What Are Allergic Shiners?

Allergy season can bring about sneezing, coughing, a scratchy throat, and more (via MedicalNewsToday). You might be familiar with some of these common allergy symptoms, but congestion that accompanies an allergic reaction can also affect the body in lesser-known ways.

While similar in appearance to a black eye, allergic shiners aren't the kind of dark eye circles you might picture a professional boxer walking away with after a match. A black eye caused by blunt force is due to blood leakage from injured veins or capillaries, reports the Connecticut Sinus Center. Allergic shiners, on the other hand, are the result of sinus congestion causing blockages in the veins beneath the eyes. Unable to circulate as it normally would, the blood pools and creates the appearance of dark under-eye circles.

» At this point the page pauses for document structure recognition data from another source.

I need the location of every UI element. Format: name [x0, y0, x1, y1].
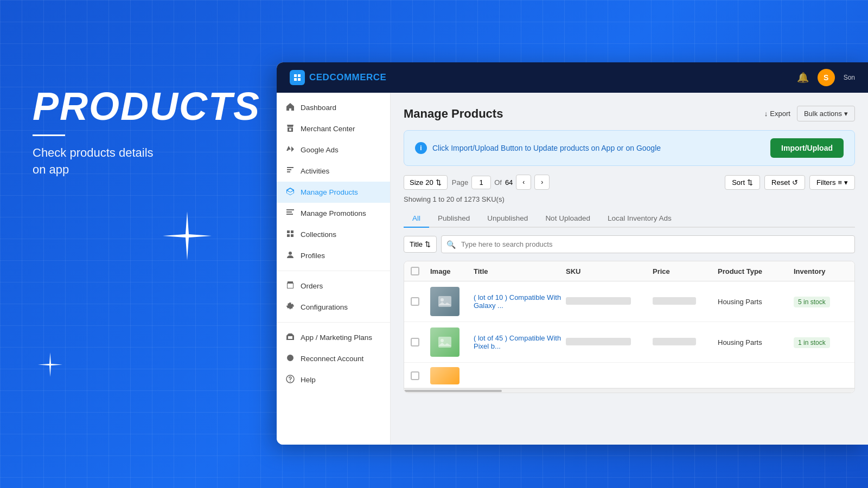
sidebar-item-manage-products[interactable]: Manage Products: [277, 182, 390, 203]
logo-text: CEDCOMMERCE: [309, 72, 386, 83]
sort-label: Sort: [732, 178, 745, 187]
reset-button[interactable]: Reset ↺: [764, 175, 805, 190]
title-select[interactable]: Title ⇅: [404, 236, 437, 253]
svg-point-8: [441, 339, 444, 342]
table-row: ( lot of 45 ) Compatible With Pixel b...…: [404, 322, 854, 363]
bulk-actions-button[interactable]: Bulk actions ▾: [797, 106, 855, 121]
topbar-right: 🔔 S Son: [797, 69, 855, 86]
export-button[interactable]: ↓ Export: [764, 110, 790, 118]
next-page-button[interactable]: ›: [534, 175, 550, 190]
row-2-product-type: Housing Parts: [718, 338, 794, 346]
sidebar-label-merchant: Merchant Center: [301, 125, 355, 133]
avatar: S: [818, 69, 835, 86]
svg-rect-1: [286, 211, 292, 213]
hero-title: PRODUCTS: [33, 87, 260, 126]
filters-label: Filters: [816, 178, 835, 187]
bulk-actions-label: Bulk actions: [804, 110, 842, 118]
orders-icon: [285, 281, 295, 291]
row-1-inventory: 5 in stock: [794, 298, 848, 306]
sidebar-item-reconnect-account[interactable]: Reconnect Account: [277, 348, 390, 369]
row-1-price: [653, 297, 718, 306]
svg-point-3: [289, 252, 292, 255]
tab-published[interactable]: Published: [429, 210, 478, 228]
svg-rect-0: [286, 209, 294, 210]
info-banner: i Click Import/Upload Button to Update p…: [404, 130, 855, 166]
page-input[interactable]: [471, 176, 491, 189]
tab-all[interactable]: All: [404, 210, 429, 228]
row-1-image: [430, 287, 474, 316]
import-upload-button[interactable]: Import/Upload: [770, 138, 844, 158]
user-name: Son: [844, 74, 855, 81]
product-image-1: [430, 287, 459, 316]
tab-not-uploaded[interactable]: Not Uploaded: [537, 210, 599, 228]
info-circle-icon: i: [415, 142, 427, 154]
table-row: ( lot of 10 ) Compatible With Galaxy ...…: [404, 281, 854, 322]
pagination: Page Of 64 ‹ ›: [452, 175, 550, 190]
marketing-icon: [285, 332, 295, 343]
sidebar-item-dashboard[interactable]: Dashboard: [277, 97, 390, 118]
row-2-stock-badge: 1 in stock: [794, 337, 830, 348]
sidebar-item-orders[interactable]: Orders: [277, 275, 390, 297]
sidebar-item-app-marketing[interactable]: App / Marketing Plans: [277, 327, 390, 348]
info-banner-left: i Click Import/Upload Button to Update p…: [415, 142, 661, 154]
sidebar-item-profiles[interactable]: Profiles: [277, 245, 390, 266]
row-1-sku-value: [566, 297, 631, 305]
manage-products-icon: [285, 187, 295, 197]
row-2-sku-value: [566, 338, 631, 345]
product-image-3: [430, 367, 459, 384]
sidebar-divider-2: [277, 322, 390, 323]
tab-local-inventory-ads-label: Local Inventory Ads: [608, 214, 672, 222]
toolbar-right: Sort ⇅ Reset ↺ Filters ≡ ▾: [725, 175, 855, 190]
configurations-icon: [285, 302, 295, 312]
header-checkbox-col: [411, 267, 430, 275]
info-banner-message: Click Import/Upload Button to Update pro…: [432, 144, 661, 152]
tab-unpublished[interactable]: Unpublished: [478, 210, 537, 228]
row-2-title-text[interactable]: ( lot of 45 ) Compatible With Pixel b...: [474, 334, 561, 350]
tabs-row: All Published Unpublished Not Uploaded L…: [404, 210, 855, 228]
filters-button[interactable]: Filters ≡ ▾: [809, 175, 855, 190]
sort-button[interactable]: Sort ⇅: [725, 175, 760, 190]
hero-section: PRODUCTS Check products detailson app: [33, 87, 260, 178]
tab-local-inventory-ads[interactable]: Local Inventory Ads: [599, 210, 680, 228]
row-1-select[interactable]: [411, 297, 419, 306]
row-3-checkbox: [411, 371, 430, 380]
main-area: Dashboard Merchant Center Google Ads Act…: [277, 93, 868, 445]
app-window: CEDCOMMERCE 🔔 S Son Dashboard Merchant C…: [277, 62, 868, 445]
scroll-thumb[interactable]: [404, 390, 502, 392]
sidebar-label-google-ads: Google Ads: [301, 146, 339, 154]
sidebar-item-google-ads[interactable]: Google Ads: [277, 139, 390, 160]
profiles-icon: [285, 251, 295, 261]
sidebar-item-activities[interactable]: Activities: [277, 160, 390, 182]
row-3-select[interactable]: [411, 371, 419, 380]
prev-page-button[interactable]: ‹: [516, 175, 531, 190]
header-actions: ↓ Export Bulk actions ▾: [764, 106, 855, 121]
row-2-select[interactable]: [411, 338, 419, 346]
sidebar-label-orders: Orders: [301, 282, 323, 290]
page-title: Manage Products: [404, 107, 503, 121]
sidebar-item-configurations[interactable]: Configurations: [277, 297, 390, 318]
search-input[interactable]: [441, 235, 855, 253]
row-1-title-text[interactable]: ( lot of 10 ) Compatible With Galaxy ...: [474, 293, 561, 310]
svg-point-6: [441, 298, 444, 301]
header-title-col: Title: [474, 267, 566, 275]
product-image-2: [430, 328, 459, 357]
sidebar-item-manage-promotions[interactable]: Manage Promotions: [277, 203, 390, 224]
img-placeholder-1: [430, 287, 459, 316]
sidebar-divider-1: [277, 271, 390, 271]
sidebar-label-configurations: Configurations: [301, 303, 348, 311]
content-area: Manage Products ↓ Export Bulk actions ▾ …: [391, 93, 868, 445]
showing-text: Showing 1 to 20 of 1273 SKU(s): [404, 195, 505, 203]
total-pages: 64: [505, 178, 513, 187]
row-2-price-value: [653, 338, 696, 345]
bell-icon[interactable]: 🔔: [797, 72, 809, 84]
tab-not-uploaded-label: Not Uploaded: [545, 214, 590, 222]
sidebar-item-merchant-center[interactable]: Merchant Center: [277, 118, 390, 139]
sidebar-item-help[interactable]: Help: [277, 369, 390, 390]
logo-icon: [290, 70, 305, 85]
export-label: Export: [770, 110, 790, 118]
sidebar-item-collections[interactable]: Collections: [277, 224, 390, 245]
size-select[interactable]: Size 20 ⇅: [404, 175, 448, 190]
select-all-checkbox[interactable]: [411, 267, 419, 275]
of-label: Of: [494, 178, 502, 187]
row-1-sku: [566, 297, 653, 306]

Often blue-gray or purple in color, the frequency and severity of allergic shiners vary from person to person. "Sometimes allergic shiners look really bad in the morning and fade in the afternoon, or they may be an everyday occurrence," allergist Dr. Daniel Sullivan told The Healthy. Because allergic shiners are symptoms of an allergic reaction, they can be triggered by the same stimulants that aggravate other allergy symptoms, such as a runny nose or watery eyes (per MedicalNewsToday). This includes pollen, dust mites, pet dander, mold, fungus, and more.

Treatment options for allergic shiners

While it's logical to assume some kind of special eye treatment might be needed, treating the sinus congestion is actually the best way to attempt treating allergic shiners, explains Smith Allergy & Asthma. Antihistamines, decongestants, nasal sprays, allergy shots, and corticosteroids can all help treat the allergy and restore blood flow to the area around the eyes, which may lessen the appearance of dark marks (per Connecticut Sinus Center). Use of a cold compress for up to 10 minutes may also be helpful (via The Healthy). If you notice the emergence of allergic shiners or experience any additional allergy symptoms, be sure to speak to your healthcare provider. This is especially important if fever, pain, or green nasal discharge also develop. Your doctor can help with diagnosis and treatment, according to MedicalNewsToday.

"In general, prevention and avoidance of an allergic reaction and exposure to an allergen is the name of the game in the field of allergy," internal medicine doctor Rebin Kader, who specializes in allergy and immunology, told The Healthy. For this reason, experts suggest utilizing dehumidifiers, keeping up with routine air filter replacements in the home, and keeping windows closed on days when pollen levels peak.